The Tal Formation belongs to the Mussorie Group of Outer Lesser Himalaya of Garhwal in northwestern India. It is well-exposed along the Krol Belt, and is overlying the Precambrian Krol Group.[7]

The Tal in the Mussoorie Synform can be divided into Lower Tal and Upper Tal. For the Lower Tal, there are four subdivisions, namely the Chert, Argillaceous, Arenaceous and Calcareous Units.[8] The basal black shale succession with sandy limestone represents a depositional environment of a protected lagoon or embayment; while the overlying siltstone is deposited in a mud flat of an intertidal zone.[9]

The Upper Tal can be subdivided into lower quartzitic sequence and upper thick calcareous sequence containing abundant fragmentary shells of bivalve, gastropod, bryozoa etc.[10] The Phulchatti quartzite succession represents the deposits of a shoal environment; while the uppermost shell limestone sequence indicates an increasing energy of the shallow tidal sea, and a marine transgression in Cretaceous times.[11]

There is an increase of energy for deposition from the Lower Tal to the Upper Tal. Because of lacking well-defined body fossils in the Tal, it is proposed that the deposits of the Tal were formed in the Late Precambrian near Precambrian-Cambrian transition,[9] except for the uppermost Manikot Shell Limestone, which is proposed to be formed in Late Cretaceous and unconformably overlain by Subathu Formation in Tal Valley, Garhwal Himayala.[12]

The details of lithologies and depositional environment of Tal Formation[10] are shown in the table below:

Formation Lithologies Depositional Environment
Upper Tal Manikot Shell Limestone - Grey, ooliticm sandy, current-bedded fossiliferous limestone containing fragmentary bivavles, gastropod and quartzite High-energy shallow tidal sea
------------------------locally unconformable------------------------
Phulchatti Quartzite - White to purplish, felspathic, fine-grained to gritty, current-bedded, locally conglomeratic Shoal
Lower Tal Calcareous Unit - Ferruginous, sandy limestone or calcareous quartzite (locally developed)
Arenaceous Unit - Siltstone, micaceous, grey to dark grey Mixed flat and mud flat of intertidal zone
Argillaceous Unit - Shale, micaceous, grey to dark grey, locally carbonaceous with calcareous pyritous nodules Protected lagoon or embayment
Chert Unit - Chert, black with intercalation of black shale, phosphate beds and nodules (locally developed)

Gondwana Strata

Geography of Gondwana Units in Western and Central Nepal

Gondwana strata are not exposed in Garhwal Himalaya after the Tal Formation owing to the great hitus, some outcrops can be found in Central and Eastern Himalaya during Late Paleozoic to Mesozoic times.
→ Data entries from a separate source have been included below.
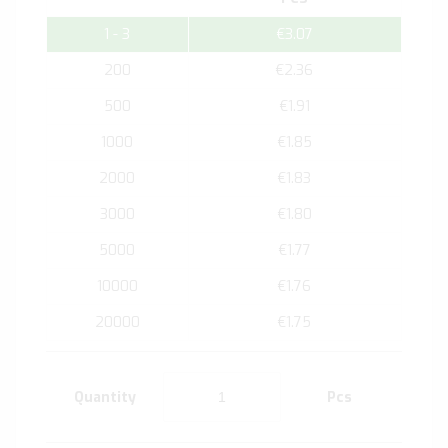
1 - 3
€3.07
200
€2.36
500
€1.91
1000
€1.85
2000
€1.83
3000
€1.80
5000
€1.77
10000
€1.76
20000
€1.75
Quantity
Pcs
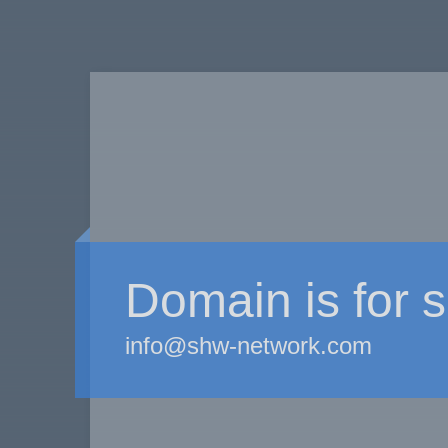
Domain is for s
info@shw-network.com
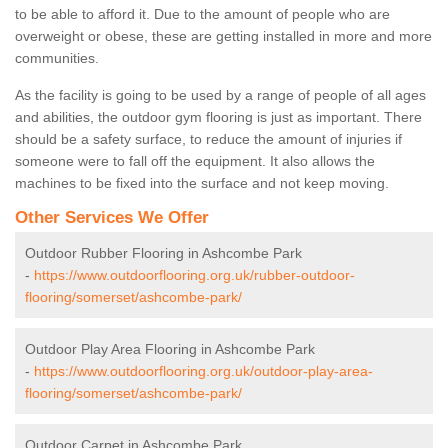
to be able to afford it. Due to the amount of people who are
overweight or obese, these are getting installed in more and more
communities.
As the facility is going to be used by a range of people of all ages
and abilities, the outdoor gym flooring is just as important. There
should be a safety surface, to reduce the amount of injuries if
someone were to fall off the equipment. It also allows the
machines to be fixed into the surface and not keep moving.
Other Services We Offer
Outdoor Rubber Flooring in Ashcombe Park
-
https://www.outdoorflooring.org.uk/rubber-outdoor-
flooring/somerset/ashcombe-park/
Outdoor Play Area Flooring in Ashcombe Park
-
https://www.outdoorflooring.org.uk/outdoor-play-area-
flooring/somerset/ashcombe-park/
Outdoor Carpet in Ashcombe Park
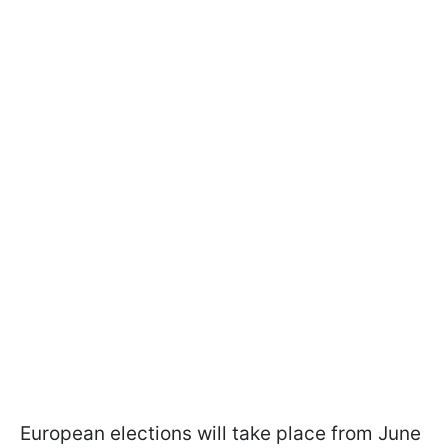
European elections will take place from June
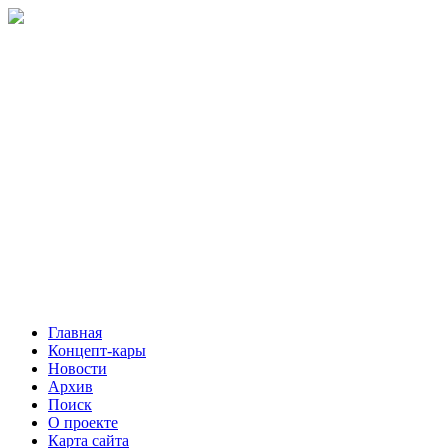
Главная
Концепт-кары
Новости
Архив
Поиск
О проекте
Карта сайта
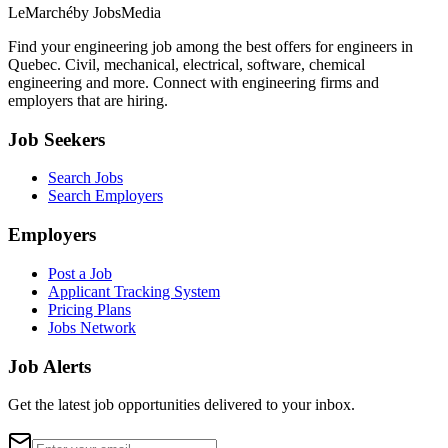
LeMarché
by JobsMedia
Find your engineering job among the best offers for engineers in
Quebec. Civil, mechanical, electrical, software, chemical
engineering and more. Connect with engineering firms and
employers that are hiring.
Job Seekers
Search Jobs
Search Employers
Employers
Post a Job
Applicant Tracking System
Pricing Plans
Jobs Network
Job Alerts
Get the latest job opportunities delivered to your inbox.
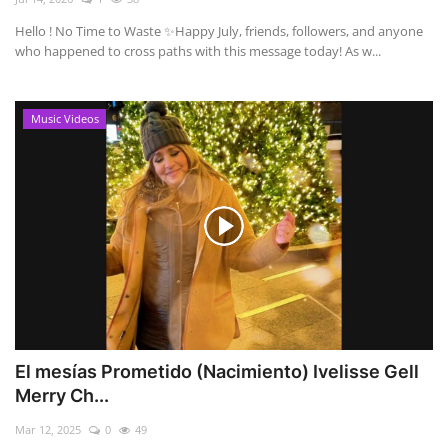
Hello ! No Time to Waste ✨ ​Happy July, friends, followers, and anyone
who happened to cross paths with this message today! As w...
Music Videos
El mesías Prometido (Nacimiento) Ivelisse Gell
Merry Ch...
Mar 12, 2025
0
49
Central Himalaya - Central and Western Nepal

Gondwana Strata of LHS in Western and Central Nepal

In Nepal, the older LHS with age ranging from Paleoproterozoic to uppermost Precambrian are separated from the younger LHS by the Great Lesser Himalayan Unconformity.[4] Missing Early Proterozoic strata of LHS suggests that the rocks might be eroded before the deposition of Gondwana strata. Younger continental facies Gondwana strata are first deposited after the unconformity. They are then unconformably overlain by marine facies Tertiary Unit. Gondwana strata are exposed in form of isolated tectonic patches across the LHS, but mainly developed within two zones in Nepal in central Himalaya. First is in central Nepal, where several outcrops of Tansen Group can be found. Second is in western Nepal, where Gondwana strata are exposed in Jumla-Humla basins near the Tethyan Himalaya.[13]

Tansen area contains Gondwana sediments that are identified by the presence of fossils. Two major formation can be found there. They are older Sisne Formation (or called Lower Gondwanas) and younger Taltung and Amile Formations (or called Upper Gondwanas). The Sisne Formation is dominated by glacial diamictite and fluvial deposits.[14] In the upper part of the formation, shales are found to contain fenstellid bryozoan fossils, indicating that the Lower Gondwanas in central Nepal has an age from Late Carboniferous to Permian time.[14]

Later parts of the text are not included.